Il est normal de vouloir étudier une oeuvre dans son contexte historique et social, c'est certain, mais j'ai cette impression tenace que l'importance accordée à cette part de l'analyse est vraiment énorme comparativement à tous les autres angles d'approches.

Parce qu'un auteur est, par exemple, Québécois, fait-il nécessairement du roman québécois? Y trouvera-t-on vraiment des thématiques québécoises? Nationalisme? Désir d'indépendance? Exil? Désillusion d'une génération? Pourquoi devrais-je essayer de trouver le lien entre lui et les autres écrivains du même pays? Et s'ils n'avaient pas grand chose en commun? Pourquoi est-ce que tel auteur rappellerait obligatoirement VLB, Ferron, Gauvreau? Pourquoi est-ce que mon premier réflexe ne pourrait-il pas être de l'associer à Balzac, Saramago, Bolaño ou Stieg Larsson?







Je pense plutôt qu'il est beaucoup plus facile et intuitif, pour les gens qui étudient la littérature de regrouper les gens selon leur langage, nationalité, de sortir deux trois lieux communs à propos du groupe qu'ils ont inventé (il fait froid dans le nord, on parle de chasse et d'esprit chez les amérindiens, les chinois ont les yeux bridés) (et à qui ils ont donné un nom peu original comme Littérature suédoise, Littérature de l'orient, Littérature du sud-est de la montagne au Nord, Littérature des hauteurs avec un peu d'eau pis du gazon, Littérature de plus que le cinquantième parallèle mais moins haut que Alert moins la Saskatchewan) et de les classer dans la bibliothèque.

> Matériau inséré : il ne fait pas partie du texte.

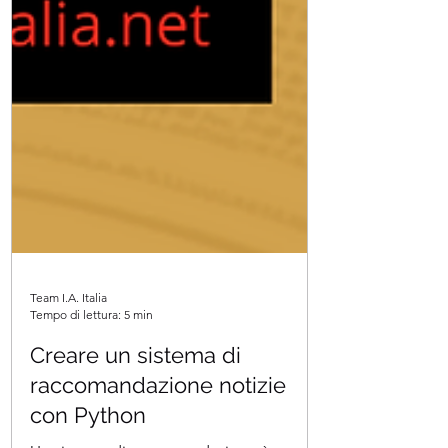
Team I.A. Italia
Tempo di lettura: 5 min
Creare un sistema di
raccomandazione notizie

Kundera parle de l'importance de voir la littérature comme une histoire universelle, mondiale, qu'il baptise "Die Weltliteratur", et non pas comme un ramassis de plusieurs littératures. Il ne peut y avoir qu'une seule histoire de la littérature. Elle est universelle.

"[...] Car, pour rester dans l'histoire du roman, c'est à Rabelais que réagit Sterne, c'est Sterne qui inspire Diderot, c'est de Cervantes que se réclame sans cesse Fielding, c'est à Fielding que se mesure Stendhal, c'est la tradition de Flaubert qui se prolonge dans l'oeuvre de Joyce, c'est dans sa réflexion sur Joyce que Broch développe sa propre poétique du roman, c'est Kafka qui fait comprendre à Garcia Márquez qu'il est possible de sortir de la tradition et d'"écrire autrement"."






Mon point, dans tout ça?

Bof.

Peut-être, simplement, que le meilleur moyen de sauvegarder ce qu'on appelle notre littérature "québécoise", c'est de l'exporter et, surtout, comme société, de donner une chance à nos écrivains de l'exporter. (... $)

Peut-être aussi de slacker sur la catégorisation géographique des études littéraires. On commence à avoir fait le tour. Et je pense que c'est un peu réducteur.
On les classe comment, alors, la littérature?

On en fait une histoire organique de questions, de réponses, de courants mondiaux, parfois décalés, parfois en synergie.

Héhé, c'est pas précis, pour un devis universitaire, hein?

Ben c'est ça. J'suis pas recteur.

3 commentaires:

Flo a dit…

Merci La Tache, pour Kundera et pour la littérature!

La Fille a dit…

Dans le fond, c'est un peu ce que les études circumpolaires tentent de faire, à leur manière. Sortir les bouquins de leur espace national et les faire dialoguer dans un espace organique, thématique, identitaire plus vaste, comme dans ce cas, le Nord, le froid, et tout ce que ça entraine.

Martin a dit…

C'est possible, mais ça demande une connaissance approfondie de l'oeuvre en question.

Comme il est impossible d'être toujours aussi érudit qu'on le souhaiterai, il faut parfois se limiter au contexte restreint.

Ce n'est qu'une motivation pour pousser plus.